1.2. Sonar de varrimento lateral

1.2.1. Generalidades

Um sistema de sonar de varrimento lateral consiste, basicamente, numa unidade processadora (transceiver), um cabo electro-mecânico para condução de sinal e reboque, uma unidade de sub- superfície que transmite e recepciona os impulsos acústicos, e uma unidade para visualização e registo dos dados.

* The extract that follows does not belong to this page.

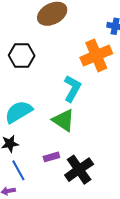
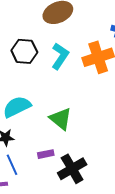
cyan L-shape: (72, 88) -> (60, 56), moved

A unidade de sub-superfície é normalmente um corpo fusiforme (vulgarmente designada por peixe) com cerca de 1.5 m de comprimento onde estão instalados dois transdutores, um em cada bordo (Fig. III.10). O transdutor, na maioria dos sistemas, é uma placa de cerâmica piezoeléctrica. É a sua vibração que gera o impulso acústico (ou “feixe”), o qual é direccionado favoravelmente para o fundo em virtude dos transdutores estabelecerem um certo ângulo com a horizontal, normalmente superior a 10º (tilt angle). Este “feixe” é estreito no plano horizontal (<1.5º), o que permite varrer uma fatia muito precisa do fundo, mas é suficientemente largo no plano vertical (>40º), o que associado ao basculamento dos transdutores permite uma insonificação eficaz da coluna de água abaixo da linha dos transdutores.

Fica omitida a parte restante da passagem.